Treats metastatic colorectal cancer * Inhibits angiogenesis by binding to human vascular endothelial growth factor (VEGF), * preventing it from binding to its cell surface receptor and inhibiting new blood vessel formation.

Question 30

When was Avastin approved for medical use in the US and the EU?

Answer 30

US in 2004 and in the EU in 2005.

Question 31

How does Avastin act to inhibit tumor growth?

Answer 31

Avastin acts by inhibiting angiogenesis, which is the formation of new blood vessels.

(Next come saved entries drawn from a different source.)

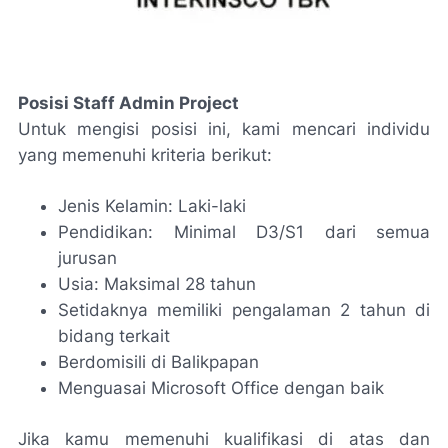
Posisi Staff Admin Project
Untuk mengisi posisi ini, kami mencari individu
yang memenuhi kriteria berikut:
Jenis Kelamin: Laki-laki
Pendidikan: Minimal D3/S1 dari semua
jurusan
Usia: Maksimal 28 tahun
Setidaknya memiliki pengalaman 2 tahun di
bidang terkait
Berdomisili di Balikpapan
Menguasai Microsoft Office dengan baik
Jika kamu memenuhi kualifikasi di atas dan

It prevents the binding of VEGF to its receptor, which is necessary for triggering new blood vessel formation in both normal and diseased tissue.

Question 32

Why is there interest in using antibody fragments in antibody-mediated treatment of solid tumors?

Answer 32

Physical size of intact antibodies can hinder their penetration into the tumor mass.

Question 33

What are some examples of antibody fragments generated by recombinant DNA technology?

Answer 33

* F(ab) * F(ab)2 * Fv fragments.

Question 34

What are some limitations of antibody fragments compared to intact antibodies?

Answer 34

* Greatly reduced half-lives * Cannot initiate effector functions like intact antibodies.

Question 35

For what purpose are radiolabeled antibody fragments better suited?

Answer 35

For diagnostic imaging purposes due to their reduced half-lives and limited effector functions.